[Source data Boundary: Start]

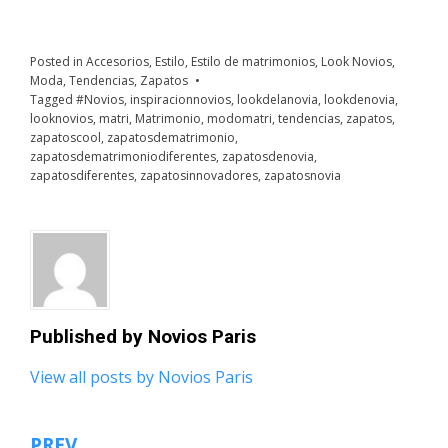
Posted in
Accesorios
,
Estilo
,
Estilo de matrimonios
,
Look Novios
,
Moda
,
Tendencias
,
Zapatos
Tagged
#Novios
,
inspiracionnovios
,
lookdelanovia
,
lookdenovia
,
looknovios
,
matri
,
Matrimonio
,
modomatri
,
tendencias
,
zapatos
,
zapatoscool
,
zapatosdematrimonio
,
zapatosdematrimoniodiferentes
,
zapatosdenovia
,
zapatosdiferentes
,
zapatosinnovadores
,
zapatosnovia
Published by
Novios Paris
View all posts by Novios Paris
PREV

[Source data Boundary: End]

*What you should do*.
Please filter the entries for the word "Paris" and copy the lines that have it.

*Reply to the task*.
Novios Paris
View all posts by Novios Paris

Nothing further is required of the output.